(Beginning of Task input)
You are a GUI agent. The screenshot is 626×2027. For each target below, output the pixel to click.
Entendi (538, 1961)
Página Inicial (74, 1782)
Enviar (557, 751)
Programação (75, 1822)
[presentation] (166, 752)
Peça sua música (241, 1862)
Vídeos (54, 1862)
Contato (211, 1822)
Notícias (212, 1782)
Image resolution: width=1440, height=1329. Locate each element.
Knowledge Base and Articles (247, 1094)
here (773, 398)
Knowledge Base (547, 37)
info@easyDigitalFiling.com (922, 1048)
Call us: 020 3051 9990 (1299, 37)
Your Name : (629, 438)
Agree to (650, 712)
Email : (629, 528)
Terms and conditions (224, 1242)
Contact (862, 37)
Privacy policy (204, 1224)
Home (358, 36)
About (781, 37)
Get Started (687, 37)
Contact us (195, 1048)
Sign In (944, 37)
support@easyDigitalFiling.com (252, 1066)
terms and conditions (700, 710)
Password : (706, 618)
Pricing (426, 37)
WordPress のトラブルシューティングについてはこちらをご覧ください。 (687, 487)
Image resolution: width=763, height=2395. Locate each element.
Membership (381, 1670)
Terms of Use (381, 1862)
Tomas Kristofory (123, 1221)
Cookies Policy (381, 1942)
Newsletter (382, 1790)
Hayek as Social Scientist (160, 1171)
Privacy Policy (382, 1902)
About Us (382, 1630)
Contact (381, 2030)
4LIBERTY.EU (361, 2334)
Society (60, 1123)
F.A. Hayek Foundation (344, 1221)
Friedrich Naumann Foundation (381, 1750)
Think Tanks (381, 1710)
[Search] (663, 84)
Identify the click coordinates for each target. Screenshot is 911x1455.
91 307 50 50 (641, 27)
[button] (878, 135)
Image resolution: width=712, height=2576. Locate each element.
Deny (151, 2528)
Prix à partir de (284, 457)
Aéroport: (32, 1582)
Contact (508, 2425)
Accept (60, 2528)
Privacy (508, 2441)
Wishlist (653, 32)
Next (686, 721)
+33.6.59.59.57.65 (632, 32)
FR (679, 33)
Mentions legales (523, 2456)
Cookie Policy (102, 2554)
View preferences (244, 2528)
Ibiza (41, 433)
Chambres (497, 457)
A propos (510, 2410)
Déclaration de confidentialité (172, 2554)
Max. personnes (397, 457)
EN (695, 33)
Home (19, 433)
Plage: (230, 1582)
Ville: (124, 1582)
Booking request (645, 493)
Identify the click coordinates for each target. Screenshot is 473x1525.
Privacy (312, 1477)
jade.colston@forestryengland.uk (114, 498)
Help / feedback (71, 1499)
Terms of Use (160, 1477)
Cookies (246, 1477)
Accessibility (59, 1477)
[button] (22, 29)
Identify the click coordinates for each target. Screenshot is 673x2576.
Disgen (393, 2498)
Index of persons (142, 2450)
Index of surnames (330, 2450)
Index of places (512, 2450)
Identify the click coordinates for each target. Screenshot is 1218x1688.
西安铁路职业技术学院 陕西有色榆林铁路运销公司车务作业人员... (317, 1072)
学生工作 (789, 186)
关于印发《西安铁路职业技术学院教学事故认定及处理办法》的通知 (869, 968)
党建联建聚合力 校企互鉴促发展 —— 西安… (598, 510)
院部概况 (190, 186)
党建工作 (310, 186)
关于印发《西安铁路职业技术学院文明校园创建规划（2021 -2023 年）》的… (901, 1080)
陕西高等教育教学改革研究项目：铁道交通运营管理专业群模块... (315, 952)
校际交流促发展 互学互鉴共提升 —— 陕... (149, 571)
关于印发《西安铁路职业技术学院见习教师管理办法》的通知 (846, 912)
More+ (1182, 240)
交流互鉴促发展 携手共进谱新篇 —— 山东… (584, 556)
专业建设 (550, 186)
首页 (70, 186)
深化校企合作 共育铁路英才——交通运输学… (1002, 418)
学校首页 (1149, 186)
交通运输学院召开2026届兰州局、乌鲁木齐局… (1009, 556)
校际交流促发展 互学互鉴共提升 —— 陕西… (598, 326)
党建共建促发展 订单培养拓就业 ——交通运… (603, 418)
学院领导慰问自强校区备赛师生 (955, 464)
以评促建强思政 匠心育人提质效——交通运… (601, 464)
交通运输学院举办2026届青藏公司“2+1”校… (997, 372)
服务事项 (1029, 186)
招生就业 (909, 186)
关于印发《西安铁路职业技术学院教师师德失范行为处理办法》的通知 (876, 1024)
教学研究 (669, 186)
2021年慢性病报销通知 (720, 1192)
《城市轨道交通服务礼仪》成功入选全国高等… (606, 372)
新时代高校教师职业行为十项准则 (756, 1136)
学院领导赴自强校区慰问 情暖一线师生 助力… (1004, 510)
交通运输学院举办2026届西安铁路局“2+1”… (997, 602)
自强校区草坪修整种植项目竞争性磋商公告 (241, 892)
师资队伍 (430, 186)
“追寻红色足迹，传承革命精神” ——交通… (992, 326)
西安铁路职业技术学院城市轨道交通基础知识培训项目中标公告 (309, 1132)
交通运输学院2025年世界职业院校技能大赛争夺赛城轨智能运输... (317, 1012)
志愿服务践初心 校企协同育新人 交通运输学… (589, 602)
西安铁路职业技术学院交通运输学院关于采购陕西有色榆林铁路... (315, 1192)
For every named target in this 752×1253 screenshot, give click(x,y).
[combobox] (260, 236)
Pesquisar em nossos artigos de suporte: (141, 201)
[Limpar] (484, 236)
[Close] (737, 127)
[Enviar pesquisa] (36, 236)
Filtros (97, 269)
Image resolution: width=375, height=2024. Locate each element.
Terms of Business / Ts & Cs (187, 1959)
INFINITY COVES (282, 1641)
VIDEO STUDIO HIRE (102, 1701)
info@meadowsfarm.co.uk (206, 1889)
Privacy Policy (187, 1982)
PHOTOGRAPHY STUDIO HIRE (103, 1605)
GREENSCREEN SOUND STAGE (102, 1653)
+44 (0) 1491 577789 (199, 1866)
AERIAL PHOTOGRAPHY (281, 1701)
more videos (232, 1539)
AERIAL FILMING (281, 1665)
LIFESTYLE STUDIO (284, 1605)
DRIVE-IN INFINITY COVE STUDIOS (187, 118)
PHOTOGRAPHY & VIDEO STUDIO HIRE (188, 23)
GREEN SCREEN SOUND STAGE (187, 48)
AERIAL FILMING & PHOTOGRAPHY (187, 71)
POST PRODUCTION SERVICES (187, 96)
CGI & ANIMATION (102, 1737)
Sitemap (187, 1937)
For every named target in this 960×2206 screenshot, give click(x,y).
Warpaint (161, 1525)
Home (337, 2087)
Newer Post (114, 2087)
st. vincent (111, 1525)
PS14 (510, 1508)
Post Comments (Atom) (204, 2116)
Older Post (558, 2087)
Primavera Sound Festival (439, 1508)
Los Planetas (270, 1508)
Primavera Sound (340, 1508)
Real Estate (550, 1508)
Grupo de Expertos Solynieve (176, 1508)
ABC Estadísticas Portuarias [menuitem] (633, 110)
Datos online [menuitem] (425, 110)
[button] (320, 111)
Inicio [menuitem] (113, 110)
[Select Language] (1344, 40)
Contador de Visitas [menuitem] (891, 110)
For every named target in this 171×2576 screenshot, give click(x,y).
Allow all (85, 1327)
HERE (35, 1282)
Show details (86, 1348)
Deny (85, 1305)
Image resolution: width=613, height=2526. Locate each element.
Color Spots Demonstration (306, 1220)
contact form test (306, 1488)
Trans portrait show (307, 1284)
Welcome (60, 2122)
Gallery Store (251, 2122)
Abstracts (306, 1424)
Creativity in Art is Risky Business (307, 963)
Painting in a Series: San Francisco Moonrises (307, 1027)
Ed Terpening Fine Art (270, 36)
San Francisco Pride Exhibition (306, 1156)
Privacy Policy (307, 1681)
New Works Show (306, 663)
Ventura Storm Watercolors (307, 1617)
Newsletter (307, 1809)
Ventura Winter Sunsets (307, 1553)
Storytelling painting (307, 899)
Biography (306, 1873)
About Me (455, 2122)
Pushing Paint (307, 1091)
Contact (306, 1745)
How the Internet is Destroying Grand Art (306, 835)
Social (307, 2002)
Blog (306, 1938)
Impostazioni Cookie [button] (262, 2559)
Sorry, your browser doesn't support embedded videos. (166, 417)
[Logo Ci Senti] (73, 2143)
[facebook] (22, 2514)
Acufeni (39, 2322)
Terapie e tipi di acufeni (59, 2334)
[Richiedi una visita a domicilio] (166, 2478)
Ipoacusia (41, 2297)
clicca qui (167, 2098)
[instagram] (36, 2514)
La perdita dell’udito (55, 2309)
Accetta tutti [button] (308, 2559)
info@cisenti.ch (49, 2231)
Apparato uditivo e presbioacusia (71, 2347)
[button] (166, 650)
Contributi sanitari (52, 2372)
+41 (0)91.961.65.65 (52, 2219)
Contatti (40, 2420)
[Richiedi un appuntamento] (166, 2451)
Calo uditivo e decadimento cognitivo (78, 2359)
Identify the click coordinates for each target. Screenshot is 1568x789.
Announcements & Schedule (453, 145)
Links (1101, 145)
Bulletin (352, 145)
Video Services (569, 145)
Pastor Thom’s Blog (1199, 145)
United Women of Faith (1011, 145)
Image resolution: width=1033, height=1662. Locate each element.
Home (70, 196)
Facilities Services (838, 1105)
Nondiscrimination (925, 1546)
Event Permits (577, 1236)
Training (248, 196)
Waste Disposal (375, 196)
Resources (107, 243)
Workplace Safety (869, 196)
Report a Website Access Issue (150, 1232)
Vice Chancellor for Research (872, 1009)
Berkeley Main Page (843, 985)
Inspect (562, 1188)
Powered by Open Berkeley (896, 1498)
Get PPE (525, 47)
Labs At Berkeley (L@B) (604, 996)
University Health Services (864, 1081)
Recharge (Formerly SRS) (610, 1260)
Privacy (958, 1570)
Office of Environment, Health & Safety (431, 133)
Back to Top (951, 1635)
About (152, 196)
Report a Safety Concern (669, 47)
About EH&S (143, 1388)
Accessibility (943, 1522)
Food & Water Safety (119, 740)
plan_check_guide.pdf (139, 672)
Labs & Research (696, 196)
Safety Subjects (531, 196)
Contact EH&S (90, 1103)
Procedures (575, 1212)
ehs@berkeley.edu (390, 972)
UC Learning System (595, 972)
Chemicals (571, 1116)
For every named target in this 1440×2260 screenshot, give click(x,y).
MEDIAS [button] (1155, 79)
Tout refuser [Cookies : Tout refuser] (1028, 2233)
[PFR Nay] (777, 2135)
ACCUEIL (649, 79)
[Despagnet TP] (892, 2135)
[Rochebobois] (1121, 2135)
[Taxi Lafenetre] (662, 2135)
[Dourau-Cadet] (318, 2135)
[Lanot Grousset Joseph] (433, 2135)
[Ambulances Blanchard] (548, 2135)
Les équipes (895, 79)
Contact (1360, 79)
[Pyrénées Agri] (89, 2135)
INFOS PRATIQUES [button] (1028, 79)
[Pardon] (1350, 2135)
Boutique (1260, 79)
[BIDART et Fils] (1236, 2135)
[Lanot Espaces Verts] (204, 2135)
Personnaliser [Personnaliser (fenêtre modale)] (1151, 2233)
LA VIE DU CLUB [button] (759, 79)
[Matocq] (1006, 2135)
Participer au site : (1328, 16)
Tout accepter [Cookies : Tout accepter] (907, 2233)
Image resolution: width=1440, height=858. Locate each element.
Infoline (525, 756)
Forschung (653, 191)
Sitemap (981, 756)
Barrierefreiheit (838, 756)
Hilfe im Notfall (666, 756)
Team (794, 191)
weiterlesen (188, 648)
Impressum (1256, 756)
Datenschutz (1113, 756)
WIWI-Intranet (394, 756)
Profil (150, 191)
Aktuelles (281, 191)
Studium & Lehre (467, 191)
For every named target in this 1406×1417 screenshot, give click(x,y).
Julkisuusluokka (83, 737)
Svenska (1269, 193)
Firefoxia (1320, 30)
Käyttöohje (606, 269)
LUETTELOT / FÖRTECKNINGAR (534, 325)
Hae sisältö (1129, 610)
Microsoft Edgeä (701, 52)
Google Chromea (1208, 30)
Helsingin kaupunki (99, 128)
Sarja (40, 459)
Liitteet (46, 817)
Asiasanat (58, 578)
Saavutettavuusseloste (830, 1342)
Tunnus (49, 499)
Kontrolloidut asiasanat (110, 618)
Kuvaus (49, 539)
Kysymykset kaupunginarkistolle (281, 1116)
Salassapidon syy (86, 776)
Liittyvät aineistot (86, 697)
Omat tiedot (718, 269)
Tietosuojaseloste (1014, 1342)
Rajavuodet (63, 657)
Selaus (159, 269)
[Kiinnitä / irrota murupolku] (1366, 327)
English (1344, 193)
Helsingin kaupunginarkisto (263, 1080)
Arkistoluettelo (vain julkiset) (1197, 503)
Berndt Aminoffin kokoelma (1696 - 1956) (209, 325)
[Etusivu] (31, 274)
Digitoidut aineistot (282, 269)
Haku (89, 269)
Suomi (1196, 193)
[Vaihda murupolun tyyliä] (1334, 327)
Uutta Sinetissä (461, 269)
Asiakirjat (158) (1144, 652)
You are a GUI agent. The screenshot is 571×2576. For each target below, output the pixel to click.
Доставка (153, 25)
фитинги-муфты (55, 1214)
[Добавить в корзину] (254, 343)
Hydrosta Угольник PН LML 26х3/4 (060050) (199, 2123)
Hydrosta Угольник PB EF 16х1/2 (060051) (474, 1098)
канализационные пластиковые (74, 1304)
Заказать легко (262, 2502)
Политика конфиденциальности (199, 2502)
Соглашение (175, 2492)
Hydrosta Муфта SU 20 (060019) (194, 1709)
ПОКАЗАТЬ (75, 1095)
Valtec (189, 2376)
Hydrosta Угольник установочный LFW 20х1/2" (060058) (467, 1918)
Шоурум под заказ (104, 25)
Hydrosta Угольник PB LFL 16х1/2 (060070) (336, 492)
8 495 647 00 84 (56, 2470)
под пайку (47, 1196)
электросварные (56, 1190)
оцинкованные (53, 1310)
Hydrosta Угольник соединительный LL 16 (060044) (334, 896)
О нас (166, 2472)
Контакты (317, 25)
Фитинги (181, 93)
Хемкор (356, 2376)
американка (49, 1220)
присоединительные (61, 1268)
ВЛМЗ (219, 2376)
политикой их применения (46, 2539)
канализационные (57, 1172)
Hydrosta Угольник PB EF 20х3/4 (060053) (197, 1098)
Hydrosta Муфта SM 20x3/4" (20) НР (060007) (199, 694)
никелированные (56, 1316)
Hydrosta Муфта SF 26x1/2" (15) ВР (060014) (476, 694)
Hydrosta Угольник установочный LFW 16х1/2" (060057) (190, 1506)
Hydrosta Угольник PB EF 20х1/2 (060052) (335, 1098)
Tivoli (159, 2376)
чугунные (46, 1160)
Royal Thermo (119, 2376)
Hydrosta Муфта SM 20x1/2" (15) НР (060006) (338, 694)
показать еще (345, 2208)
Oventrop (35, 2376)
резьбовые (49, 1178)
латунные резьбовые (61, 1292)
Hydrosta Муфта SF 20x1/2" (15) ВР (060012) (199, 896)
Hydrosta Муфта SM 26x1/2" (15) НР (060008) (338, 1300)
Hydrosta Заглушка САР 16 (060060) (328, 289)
(End of Task input)
# Exercise details
Scan the entries for lines with the string "установочный". Report only how many there are.

# Result of the exercise
2